Slovakia told Hungary on November 10 that it must complete a second dam on the Danube in Nagymaros so that Slovakia can fully exploit its own part of the controversial Gabčíkovo-Nagymaros dam project. "Without a second dam it is not possible to fulfill the original 1977 joint treaty to build the project," Slovak Agricultural Minister Peter Baco told reporters after the second round of bilateral talks on a dispute over the dam scheme. The two countries have been at loggerheads over the plan to harness the Danube with a joint hydro-electric project since Hungary ceased working on its own dam at Nagymaros in 1989.
Budapest fully abandoned the project in 1992 under pressure from domestic environmental groups.

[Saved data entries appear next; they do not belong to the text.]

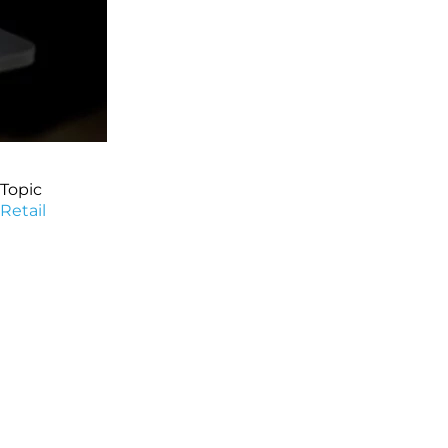
Topic
Retail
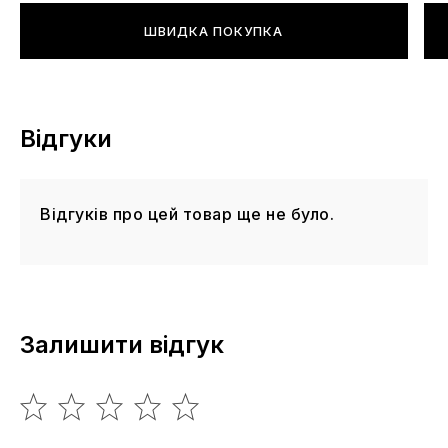
ШВИДКА ПОКУПКА
Відгуки
Відгуків про цей товар ще не було.
Залишити відгук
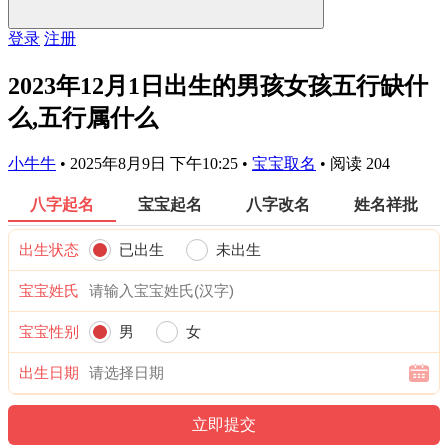
登录
注册
2023年12月1日出生的男孩女孩五行缺什
么,五行属什么
小牛牛
•
2025年8月9日 下午10:25
•
宝宝取名
•
阅读 204
八字起名
宝宝起名
八字改名
姓名祥批
出生状态
已出生
未出生
宝宝姓氏
宝宝性别
男
女
出生日期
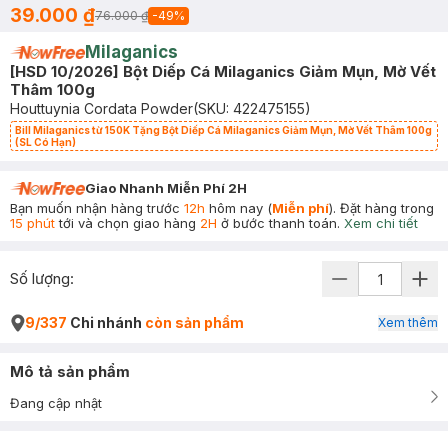
39.000 ₫
76.000 ₫
-
49
%
Milaganics
[HSD 10/2026] Bột Diếp Cá Milaganics Giảm Mụn, Mờ Vết
Thâm 100g
Houttuynia Cordata Powder
(SKU:
422475155
)
Bill Milaganics từ 150K Tặng Bột Diếp Cá Milaganics Giảm Mụn, Mờ Vết Thâm 100g
(SL Có Hạn)
Giao Nhanh Miễn Phí 2H
Bạn muốn nhận hàng trước
12h
hôm nay (
Miễn phí
). Đặt hàng trong
15 phút
tới và chọn giao hàng
2H
ở bước thanh toán.
Xem chi tiết
Số lượng:
9/337
Chi nhánh
còn sản phẩm
Xem thêm
Mô tả sản phẩm
Đang cập nhật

Czechoslovakia, with whom Hungary had signed the original agreement in 1977, completed its part of the work at Gabčíkovo, which was taken over by Slovakia after Czechoslovakia split in 1993. The Nagymaros dam, more than 100 km (60 miles) downstream from Gabčíkovo, had been designed to cope with large fluctuations in water levels that the operation of Gabčíkovo would have caused at peak output.
Without the Nagymaros dam, Slovakia now complains, the completed power plant can only be used at constant output, unable to boost electricity when demand is high. "Not being able to operate the hydro-electric project at peak power is costing us half a million dollars a day," Baco said.
The International Court of Justice in the Hague ruled in September that the 1977 treaty was still valid, saying that both countries "must take all necessary measures to ensure the achievement of the objectives of the Treaty of 16 September 1977, in accordance with such modalities as they may agree upon."
But János Nemcsok, the leader of the Hungarian delegation, said rebuilding the already -destroyed parts of Nagymaros is out of question, adding that Hungary will offer the Slovaks an alternative technical solution at the next round of talks expected during the last week of November.
"I can say today that Hungary will not build a new dam at Nagymaros," Nemcsok said. "We will offer alternative solutions."
The two parties have six months to agree on how to implement the Hague Court's verdict and then either side may unilaterally return to the tribunal for arbitration on remaining points of contention.
Prime Minister Horn wrote in a letter sent last month to his Slovak counterpart, Vladimír Mečiar, that it would be to the benefit of both sides to involve a third, neutral party as an observer in the talks, but Baco ruled this out. "We do not believe a third party should be involved in the talks," he said.